Meer koopkracht door meer loon
Tegenover de stijgende levensduurte is er nood aan meer loon. De afgelopen jaren was er steeds ruimte voor cadeaus aan het patronaat, onder meer via de notionele intrestaftrek. Maar voor de werkenden was iedere eurocent er één te veel. Om de prijsstijgingen op te vangen, volstaat de indexering van de lonen niet. De reële koopkracht daalt aangezien de index reeds grotendeels ondermijnd is. Bovenop het herstel van de index zal het nodig zijn om op te komen voor een echte loonsverhoging, 1 euro extra per uur zou een goed vertrekpunt zijn.
Dat kan gefinancierd worden door zaken als een vermogensbelasting op de grote fortuinen (bijvoorbeeld boven 1 miljoen euro) en het terugtrekken van de patronale cadeaus zoals de notionele intrestaftrek.

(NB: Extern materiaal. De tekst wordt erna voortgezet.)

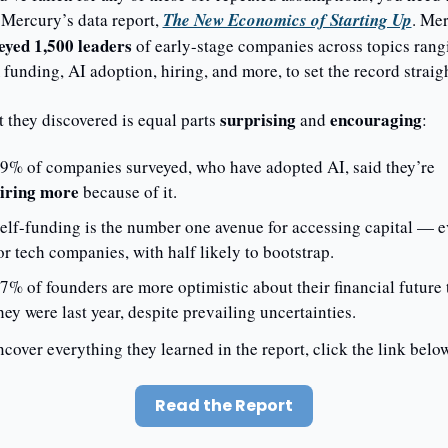
 Mercury’s data report, 
The New Economics of Starting Up
eyed 1,500 leaders
 of early-stage companies across topics rangi
funding, AI adoption, hiring, and more, to set the record straigh
surprising 
encouraging
 they discovered is equal parts 
and 
: 
79% of companies surveyed, who have adopted AI, said they’re 
iring more
 because of it. 
elf-funding is the number one avenue for accessing capital — e
or tech companies, with half likely to bootstrap. 
7% of founders are more optimistic about their financial future 
hey were last year, despite prevailing uncertainties.
cover everything they learned in the report, click the link below
Read the Report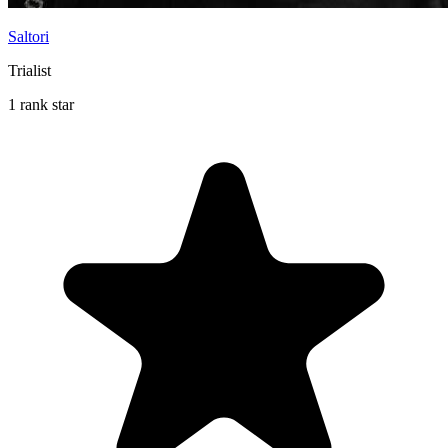
Saltori
Trialist
1 rank star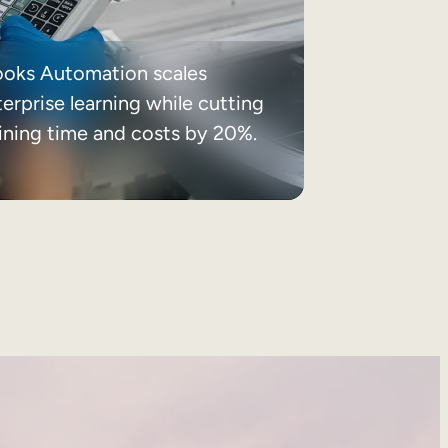
ooks Automation scales
erprise learning while cutting
aining time and costs by 20%.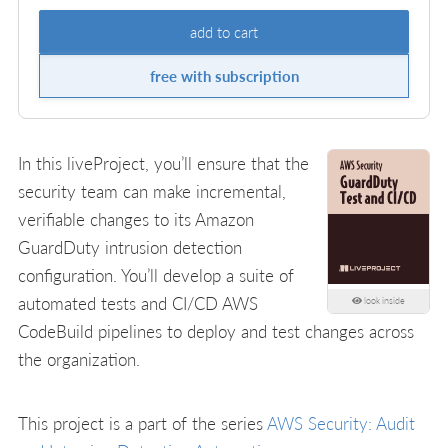
add to cart
free with subscription
In this liveProject, you’ll ensure that the
security team can make incremental,
verifiable changes to its Amazon
GuardDuty intrusion detection
configuration. You’ll develop a suite of
automated tests and CI/CD AWS
look inside
CodeBuild pipelines to deploy and test changes across
the organization.
This project is a part of the series
AWS Security: Audit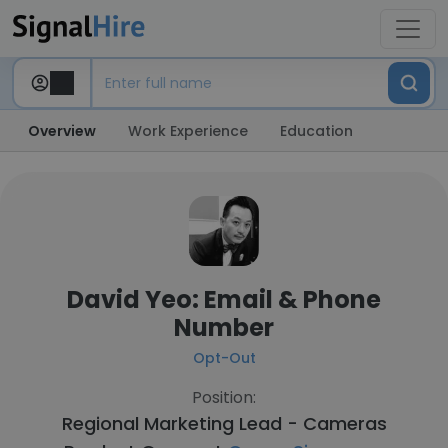
Overview
Work Experience
Education
David Yeo: Email & Phone
Number
Opt-Out
Position:
Regional Marketing Lead - Cameras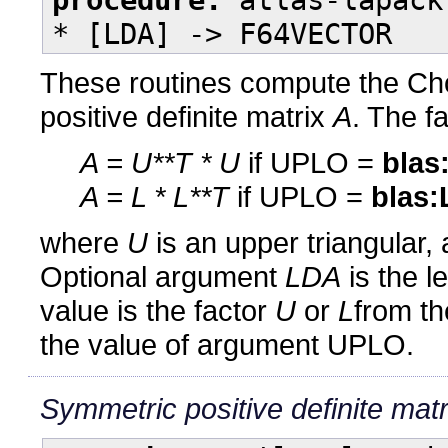
* [LDA] -> F64VECTOR
These routines compute the Cho
positive definite matrix
A
. The f
A = U**T * U
if UPLO =
blas
A = L * L**T
if UPLO =
blas:
where
U
is an upper triangular,
Optional argument
LDA
is the l
value is the factor
U
or
L
from th
the value of argument UPLO.
Symmetric positive definite matr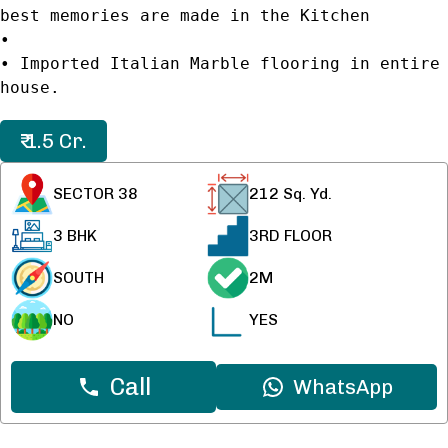
best memories are made in the Kitchen
•
• Imported Italian Marble flooring in entire
house.
₹ 1.5 Cr.
SECTOR 38
212
Sq. Yd.
3 BHK
3RD FLOOR
SOUTH
2M
NO
YES
Call
WhatsApp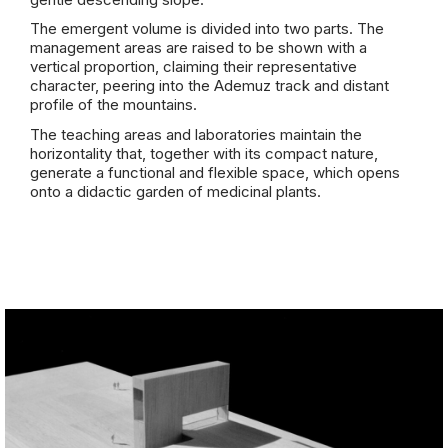
The emergent volume is divided into two parts. The
management areas are raised to be shown with a
vertical proportion, claiming their representative
character, peering into the Ademuz track and distant
profile of the mountains.
The teaching areas and laboratories maintain the
horizontality that, together with its compact nature,
generate a functional and flexible space, which opens
onto a didactic garden of medicinal plants.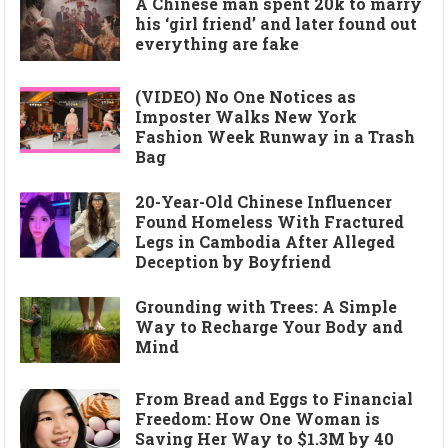
A Chinese man spent 20k to marry
his ‘girl friend’ and later found out
everything are fake
(VIDEO) No One Notices as
Imposter Walks New York
Fashion Week Runway in a Trash
Bag
20-Year-Old Chinese Influencer
Found Homeless With Fractured
Legs in Cambodia After Alleged
Deception by Boyfriend
Grounding with Trees: A Simple
Way to Recharge Your Body and
Mind
From Bread and Eggs to Financial
Freedom: How One Woman is
Saving Her Way to $1.3M by 40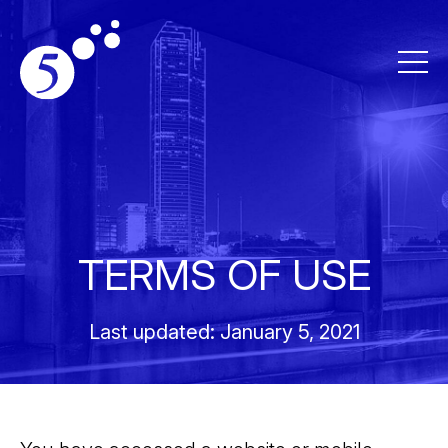
TERMS OF USE
Last updated: January 5, 2021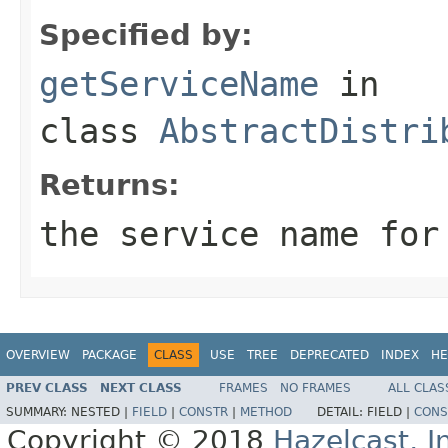
Specified by:
getServiceName
in
class
AbstractDistri
Returns:
the service name for
OVERVIEW
PACKAGE
CLASS
USE
TREE
DEPRECATED
INDEX
HE
PREV CLASS
NEXT CLASS
FRAMES
NO FRAMES
ALL CLAS
SUMMARY:
NESTED |
FIELD
|
CONSTR
|
METHOD
DETAIL:
FIELD |
CONS
Copyright © 2018
Hazelcast, I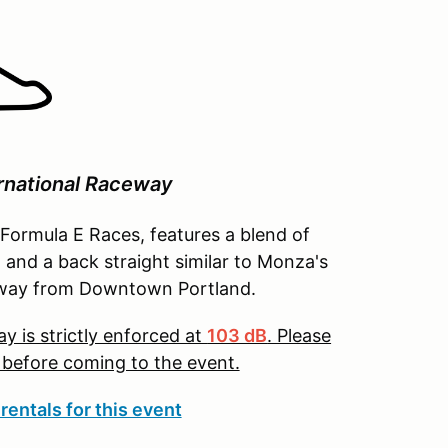
rnational Raceway
 Formula E Races, features a blend of
, and a back straight similar to Monza's
s away from Downtown Portland.
y is strictly enforced at
103 dB
. Please
t before coming to the event.
rentals for this event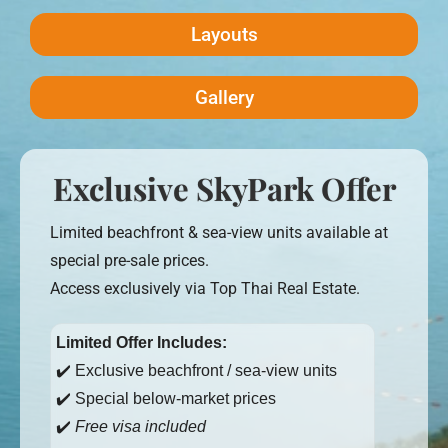
Layouts
Gallery
Exclusive SkyPark Offer
Limited beachfront & sea-view units available at
special pre-sale prices.
Access exclusively via Top Thai Real Estate.
Limited Offer Includes:
✔️ Exclusive beachfront / sea-view units
✔️ Special below-market prices
✔️
Free visa included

We mogen niet in de val trappen van broekzak-vestzak operaties waarbij we onze loonsverhogingen zelf moeten betalen. Belastingverlagingen op arbeid kunnen sympathiek lijken, maar zorgen ervoor dat er minder gemeenschapsmiddelen zijn waardoor we uiteindelijk meer betalen voor diensten die voorheen door de overheid werden aangeboden. De liberalisering van de energiemarkt zou toch een voldoende waarschuwing moeten vormen: het feit dat de gemeenschap geen controle meer heeft op de sector heeft ertoe geleid dat we meer betalen, terwijl de sector superwinsten boekt.
Hierop kan enkel worden geantwoord met de eis van een nationalisering van de energiesector zodat niet de winsten centraal staan, maar de behoeften van de meerderheid van de bevolking.
Beweging uitbouwen
Tegen de achtergrond van een economische crisis worden de arbeiders en hun gezinnen hard geraakt. In Spanje dreigen 250.000 jobs in de bouwsector verloren te gaan. In de VS zullen er dit jaar 17% minder oogoperaties zullen zijn, de gebrekkige sociale zekerheid versterkt er de impact van de economische recessie. Het inkomenspercentage dat Amerikanen uitgeven aan voeding en energie is het hoogste cijfer sinds daar cijfers over worden bijgehouden.
Het probleem van de stijgende prijzen en de dalende koopkracht raakt iedereen. Om van de acties een succes te maken, is het belangrijk om de acties niet te beperken tot concentraties van personeelsleden van de bonden en enkele delegees, maar om op een actieve wijze een bredere laag te betrekken om zo een krachtsverhouding op te bouwen.
Om in deze richting te gaan, zou het een goed begin zijn om de evaluaties van de provinciale actiedagen van de vakbonden niet te laten plaatsvinden op een persconferentie op 13 juni maar op intersectoriële (en waarom ook niet vakbondsoverschrijdende) militantenvergaderingen waar tegelijk ook kan gediscussieerd worden over het verderzetten van de campagne naar een nationale actiedag na de vakantie.